(Beginning of DATA FOR THIS TASK)

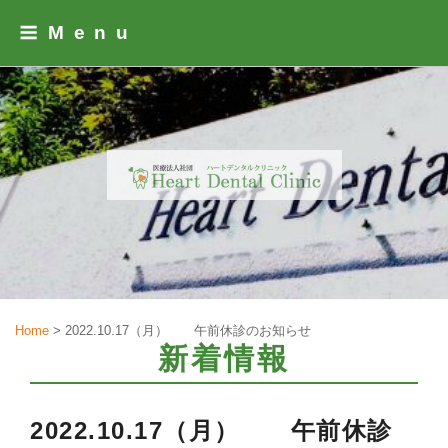
Skip
Menu
to
content
Home
>
2022.10.17（月） 午前休診のお知らせ
新着情報
2022.10.17（月） 午前休診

(End of DATA FOR THIS TASK)

# TASK DIRECTIONS
Repeat all entries exactly. Skip the pictures.

# SOLUTION TO THIS PROBLEM
Skip
Menu
to
content
Home
>
2022.10.17（月） 午前休診のお知らせ
新着情報
2022.10.17（月） 午前休診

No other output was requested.